Thursday, October 4, 2012

"The Cranes Dance"

Meg Howrey is a classically trained dancer who has performed with the Joffrey, Los Angeles Opera, and City Ballet of Los Angeles. She made her theatrical debut at Lincoln Center, and toured with the Broadway production of Contact, for which she won the 2001 Ovation Award for Best Featured Actress in a Musical.

Howrey applied the Page 69 Test to her latest novel The Cranes Dance, and reported the following:
We’re in the middle of a phone conversation on page 69, between the protagonist Kate – a professional ballet dancer, and her younger brother Keith – a professional tennis player. They’ve been shooting the shit and now they’re getting down to essentials. Keith is asking about their sister Gwen, who has suffered a breakdown and gone home to Michigan to stay with their parents. Kate is hedging her answers. Perhaps the only thing a casual browser would glean from this page is that the Kate person feels guilty about something. Not really enough to make someone want to read the book, so I hope the next page they flip to is the sex scene.

But I liked imaging the physicality of this moment, and I liked the relationship between these two characters. Both brother and sister are lying down, icing their respective injuries. They are both people who can’t afford to fall apart, physically or emotionally. Kate is in the middle of a season, Keith is preparing for a tournament in Morocco. The conversation as a whole is a bit of a tennis match between two siblings who aren’t quite sure where the lines of the court are. There are little rushes to the net followed almost immediately with the groundstrokes they are more comfortable with.

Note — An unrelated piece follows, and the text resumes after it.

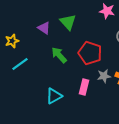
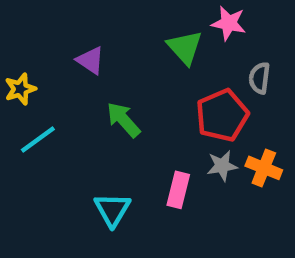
green triangle: (68, 22) -> (185, 47), moved
red pentagon: (90, 53) -> (222, 115), moved, turned 30
cyan triangle: (54, 96) -> (112, 210), turned -30

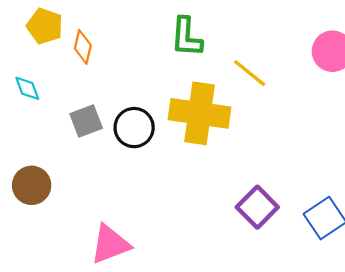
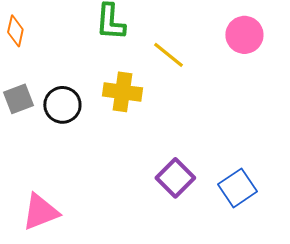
yellow cross: (200, 113) -> (122, 92), size x0.7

One of the things I was interested in with Kate – and ballet dancers in general – is how they are trained to express very big, grand emotions. These are choreographed, staged, presented to an audience with all the trimmings. It is intensely artificial and yet the body doesn’t lie…if you are dancing the Queen, you become the Queen. And then the curtain comes down and who are you then? You are the person lying in bed, icing your neck, worried and sad, wanting to talk to your brother but unable to say the one thing that really matters. You can’t hear the music and you don’t know the steps for this one.